> WHAT TO DO
The reply should contain the full listing exactly as written and no pictures at all.

##############################

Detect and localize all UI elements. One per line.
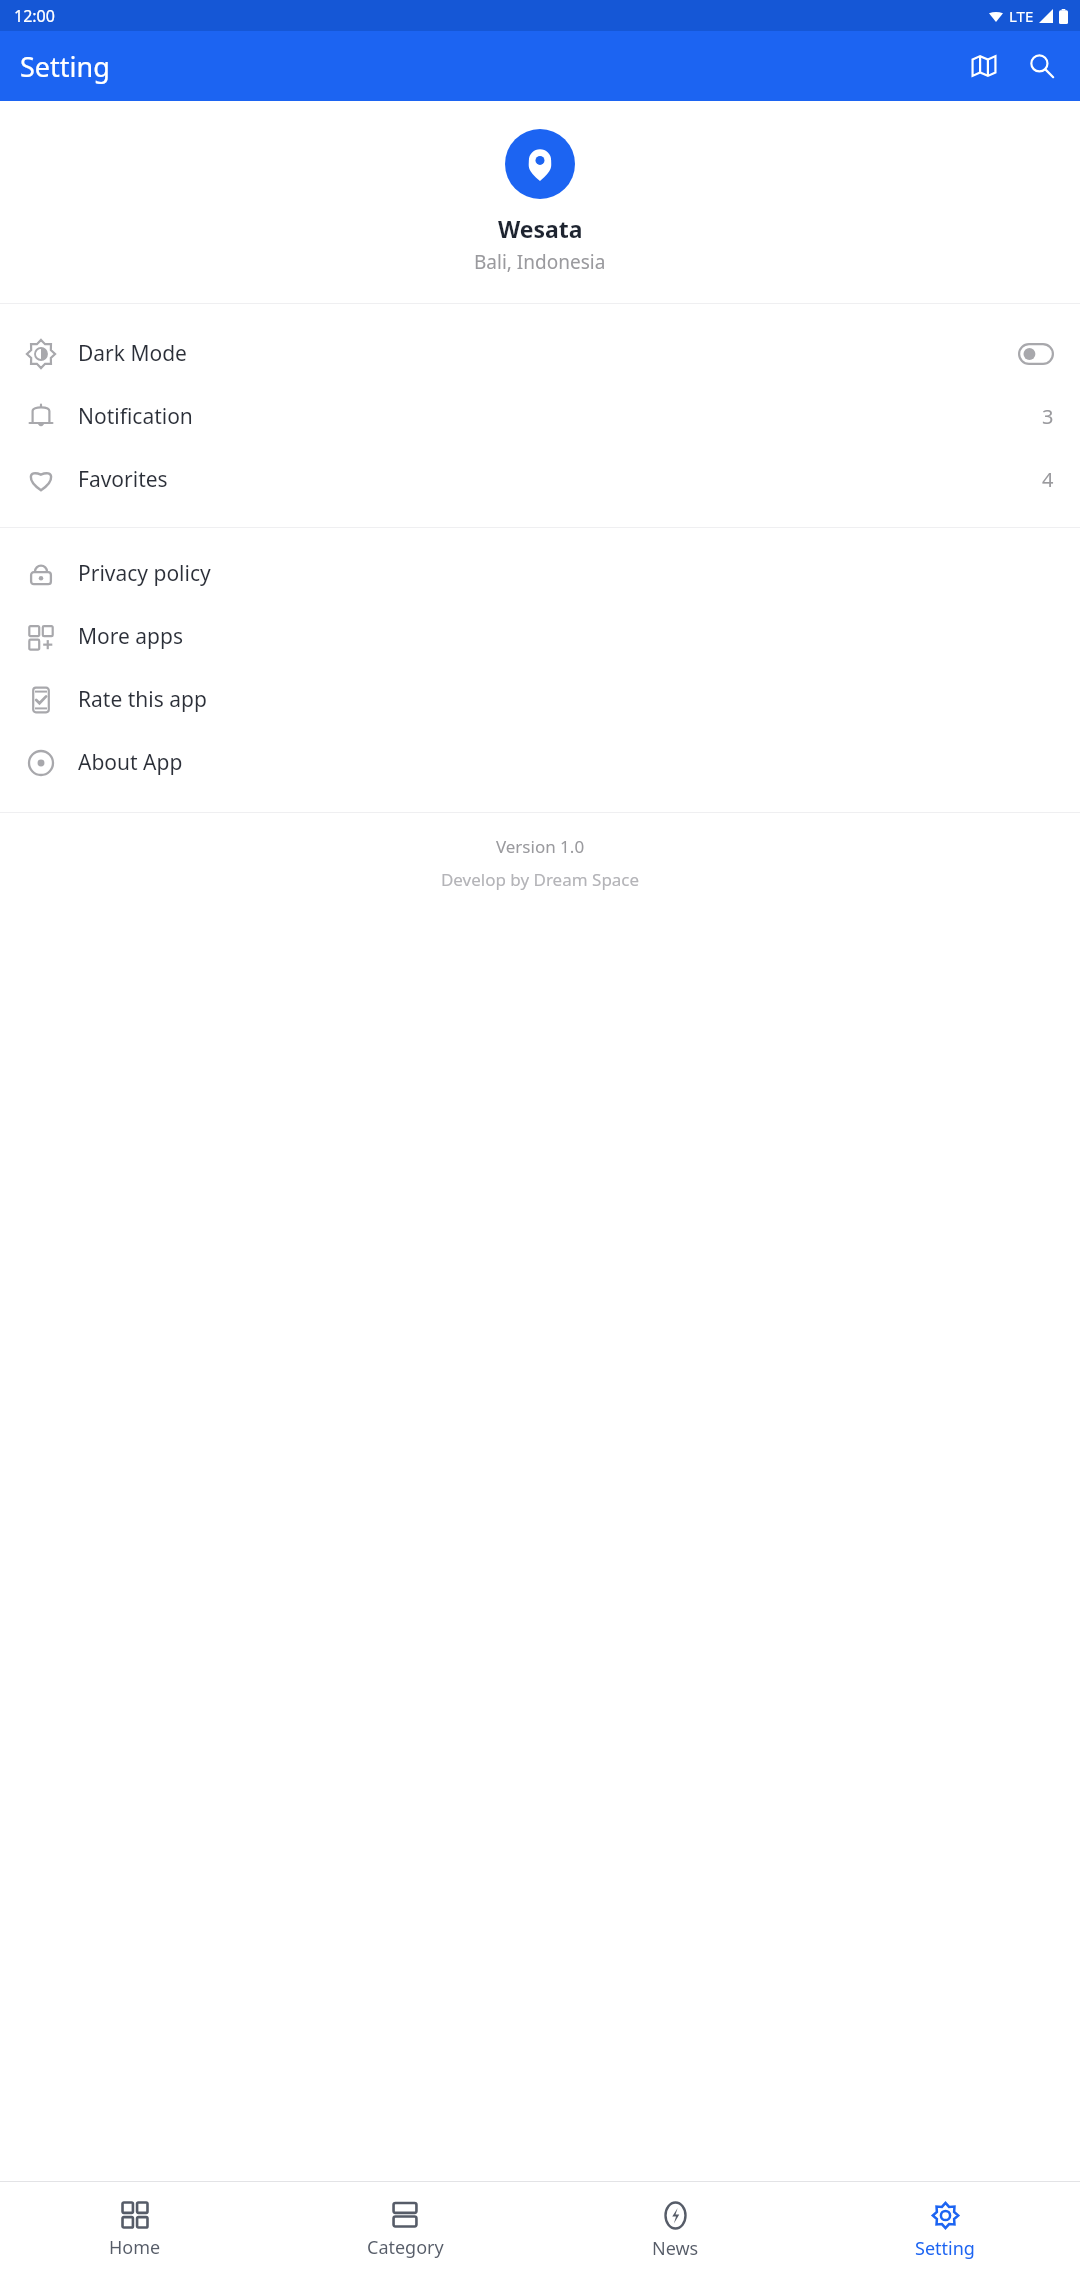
button[interactable]: More apps	[0, 605, 1080, 668]
button[interactable]: News	[540, 2182, 810, 2280]
staticText: Version 1.0	[0, 835, 1080, 858]
button[interactable]: Dark Mode	[0, 322, 1080, 385]
button[interactable]: About App	[0, 731, 1080, 794]
staticText: 3	[1042, 403, 1054, 430]
staticText: Bali, Indonesia	[474, 249, 606, 275]
staticText: Setting	[915, 2236, 975, 2261]
button[interactable]: Category	[270, 2182, 540, 2280]
staticText: LTE	[1009, 6, 1034, 26]
staticText: News	[652, 2236, 699, 2261]
staticText: Dark Mode	[78, 339, 187, 368]
staticText: Rate this app	[78, 685, 207, 714]
staticText: Privacy policy	[78, 559, 211, 588]
button[interactable]: Setting	[810, 2182, 1080, 2280]
staticText: About App	[78, 748, 183, 777]
button[interactable]: Map	[960, 42, 1008, 90]
button[interactable]: Rate this app	[0, 668, 1080, 731]
staticText: Wesata	[498, 213, 583, 244]
staticText: Favorites	[78, 465, 168, 494]
staticText: Setting	[20, 48, 110, 85]
button[interactable]: Favorites	[0, 448, 1080, 511]
staticText: Category	[367, 2235, 444, 2260]
button[interactable]: Notification	[0, 385, 1080, 448]
button[interactable]: Privacy policy	[0, 542, 1080, 605]
staticText: Home	[109, 2235, 161, 2260]
button[interactable]: Search	[1018, 42, 1066, 90]
staticText: 12:00	[14, 5, 55, 27]
staticText: More apps	[78, 622, 183, 651]
staticText: 4	[1042, 466, 1054, 493]
staticText: Develop by Dream Space	[0, 868, 1080, 891]
staticText: Notification	[78, 402, 193, 431]
button[interactable]: Home	[0, 2182, 270, 2280]
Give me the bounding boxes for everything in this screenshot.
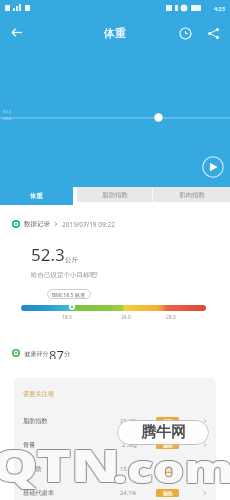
- staticText: 52.3: [31, 243, 65, 266]
- staticText: 数据记录: [24, 220, 50, 228]
- staticText: .com: [113, 442, 230, 495]
- staticText: 24.0: [121, 314, 131, 321]
- staticText: QTN: [0, 434, 122, 494]
- staticText: QTN: [0, 434, 120, 494]
- button[interactable]: 脂肪指数: [23, 409, 207, 433]
- staticText: 分: [64, 350, 71, 358]
- button[interactable]: 蛋白质: [23, 457, 207, 481]
- button[interactable]: Back: [0, 16, 33, 49]
- staticText: 4:23: [214, 5, 225, 12]
- staticText: QTN: [0, 435, 120, 495]
- button[interactable]: 基础代谢率: [23, 481, 207, 500]
- staticText: 2019/07/19 09:22: [62, 220, 115, 229]
- staticText: .com: [112, 440, 230, 493]
- staticText: 15.3%: [120, 465, 137, 473]
- staticText: .com: [114, 441, 230, 494]
- staticText: QTN: [0, 435, 121, 495]
- staticText: 基础代谢率: [23, 489, 54, 497]
- staticText: QTN: [0, 434, 121, 494]
- staticText: 肌肉指数: [179, 191, 205, 199]
- button[interactable]: 脂肪指数: [77, 187, 152, 202]
- staticText: QTN: [0, 435, 122, 495]
- staticText: 28.0: [166, 314, 176, 321]
- staticText: 52.3: [3, 109, 12, 115]
- staticText: 腾牛网: [141, 423, 186, 442]
- staticText: 骨量: [23, 441, 36, 449]
- staticText: 偏低: [163, 466, 173, 472]
- staticText: .com: [113, 440, 230, 493]
- staticText: 蛋白质: [23, 465, 42, 473]
- staticText: 需要关注项: [23, 390, 54, 398]
- button[interactable]: 肌肉指数: [153, 187, 230, 202]
- staticText: 体重: [104, 26, 126, 40]
- staticText: .com: [114, 442, 230, 495]
- staticText: .com: [114, 440, 230, 493]
- button[interactable]: 体重: [0, 187, 73, 205]
- button[interactable]: 数据记录: [12, 218, 230, 230]
- staticText: 偏高: [163, 418, 173, 424]
- staticText: 给自己设定个小目标吧!: [31, 270, 98, 279]
- button[interactable]: History: [171, 19, 199, 47]
- staticText: .com: [113, 441, 230, 494]
- staticText: QTN: [0, 436, 122, 496]
- staticText: BMI:18.5 标准: [52, 291, 86, 298]
- staticText: QTN: [0, 436, 120, 496]
- staticText: .com: [112, 442, 230, 495]
- staticText: 公斤: [65, 256, 78, 264]
- staticText: 偏低: [163, 490, 173, 496]
- staticText: 52.3: [3, 116, 12, 122]
- staticText: 18.5: [62, 314, 72, 321]
- staticText: 脂肪指数: [102, 191, 128, 199]
- button[interactable]: Play: [202, 156, 224, 178]
- staticText: QTN: [0, 436, 121, 496]
- staticText: 2.3kg: [122, 441, 137, 449]
- button[interactable]: 骨量: [23, 433, 207, 457]
- staticText: 脂肪指数: [23, 417, 48, 425]
- staticText: 24.1%: [120, 489, 137, 497]
- button[interactable]: Share: [199, 19, 227, 47]
- staticText: 23.4%: [120, 417, 137, 425]
- staticText: 体重: [30, 192, 43, 200]
- staticText: 87: [49, 346, 64, 359]
- staticText: 偏低: [163, 442, 173, 448]
- staticText: 健康评分: [24, 350, 49, 358]
- staticText: .com: [112, 441, 230, 494]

##############################

> RESPONSE TO THIS TASK
Detect and localize all UI elements. One per line.
button[interactable]: More apps	[0, 605, 1080, 668]
button[interactable]: News	[540, 2182, 810, 2280]
staticText: Version 1.0	[0, 835, 1080, 858]
button[interactable]: Dark Mode	[0, 322, 1080, 385]
button[interactable]: About App	[0, 731, 1080, 794]
staticText: 3	[1042, 403, 1054, 430]
staticText: Bali, Indonesia	[474, 249, 606, 275]
staticText: Setting	[915, 2236, 975, 2261]
button[interactable]: Category	[270, 2182, 540, 2280]
staticText: LTE	[1009, 6, 1034, 26]
staticText: News	[652, 2236, 699, 2261]
staticText: Dark Mode	[78, 339, 187, 368]
staticText: Rate this app	[78, 685, 207, 714]
staticText: Privacy policy	[78, 559, 211, 588]
button[interactable]: Setting	[810, 2182, 1080, 2280]
staticText: About App	[78, 748, 183, 777]
button[interactable]: Map	[960, 42, 1008, 90]
button[interactable]: Rate this app	[0, 668, 1080, 731]
staticText: Wesata	[498, 213, 583, 244]
staticText: Favorites	[78, 465, 168, 494]
staticText: Setting	[20, 48, 110, 85]
button[interactable]: Favorites	[0, 448, 1080, 511]
staticText: Category	[367, 2235, 444, 2260]
button[interactable]: Notification	[0, 385, 1080, 448]
button[interactable]: Privacy policy	[0, 542, 1080, 605]
staticText: Home	[109, 2235, 161, 2260]
button[interactable]: Search	[1018, 42, 1066, 90]
staticText: 12:00	[14, 5, 55, 27]
staticText: More apps	[78, 622, 183, 651]
staticText: 4	[1042, 466, 1054, 493]
staticText: Develop by Dream Space	[0, 868, 1080, 891]
staticText: Notification	[78, 402, 193, 431]
button[interactable]: Home	[0, 2182, 270, 2280]
Give me the bounding boxes for everything in this screenshot.
- staticText: 52.3: [31, 243, 65, 266]
- staticText: 数据记录: [24, 220, 50, 228]
- staticText: .com: [113, 442, 230, 495]
- staticText: 24.0: [121, 314, 131, 321]
- staticText: QTN: [0, 434, 122, 494]
- staticText: QTN: [0, 434, 120, 494]
- button[interactable]: 脂肪指数: [23, 409, 207, 433]
- staticText: 分: [64, 350, 71, 358]
- button[interactable]: 蛋白质: [23, 457, 207, 481]
- button[interactable]: Back: [0, 16, 33, 49]
- staticText: 4:23: [214, 5, 225, 12]
- staticText: QTN: [0, 435, 120, 495]
- button[interactable]: 基础代谢率: [23, 481, 207, 500]
- staticText: 2019/07/19 09:22: [62, 220, 115, 229]
- staticText: .com: [112, 440, 230, 493]
- staticText: 15.3%: [120, 465, 137, 473]
- staticText: .com: [114, 441, 230, 494]
- staticText: QTN: [0, 435, 121, 495]
- staticText: 基础代谢率: [23, 489, 54, 497]
- staticText: QTN: [0, 434, 121, 494]
- staticText: 肌肉指数: [179, 191, 205, 199]
- button[interactable]: 脂肪指数: [77, 187, 152, 202]
- staticText: QTN: [0, 435, 122, 495]
- staticText: 28.0: [166, 314, 176, 321]
- staticText: 52.3: [3, 109, 12, 115]
- staticText: 腾牛网: [141, 423, 186, 442]
- staticText: 骨量: [23, 441, 36, 449]
- staticText: 偏低: [163, 466, 173, 472]
- staticText: .com: [113, 440, 230, 493]
- staticText: 蛋白质: [23, 465, 42, 473]
- staticText: 需要关注项: [23, 390, 54, 398]
- button[interactable]: 肌肉指数: [153, 187, 230, 202]
- staticText: 体重: [104, 26, 126, 40]
- staticText: .com: [114, 442, 230, 495]
- staticText: .com: [114, 440, 230, 493]
- button[interactable]: 体重: [0, 187, 73, 205]
- button[interactable]: 数据记录: [12, 218, 230, 230]
- staticText: 偏高: [163, 418, 173, 424]
- staticText: 给自己设定个小目标吧!: [31, 270, 98, 279]
- button[interactable]: History: [171, 19, 199, 47]
- staticText: .com: [113, 441, 230, 494]
- staticText: QTN: [0, 436, 122, 496]
- staticText: BMI:18.5 标准: [52, 291, 86, 298]
- staticText: QTN: [0, 436, 120, 496]
- staticText: .com: [112, 442, 230, 495]
- staticText: 公斤: [65, 256, 78, 264]
- staticText: 偏低: [163, 490, 173, 496]
- staticText: 52.3: [3, 116, 12, 122]
- staticText: 18.5: [62, 314, 72, 321]
- staticText: 脂肪指数: [102, 191, 128, 199]
- button[interactable]: Play: [202, 156, 224, 178]
- staticText: QTN: [0, 436, 121, 496]
- staticText: 2.3kg: [122, 441, 137, 449]
- button[interactable]: 骨量: [23, 433, 207, 457]
- staticText: 脂肪指数: [23, 417, 48, 425]
- staticText: 24.1%: [120, 489, 137, 497]
- button[interactable]: Share: [199, 19, 227, 47]
- staticText: 23.4%: [120, 417, 137, 425]
- staticText: 体重: [30, 192, 43, 200]
- staticText: 87: [49, 346, 64, 359]
- staticText: 偏低: [163, 442, 173, 448]
- staticText: 健康评分: [24, 350, 49, 358]
- staticText: .com: [112, 441, 230, 494]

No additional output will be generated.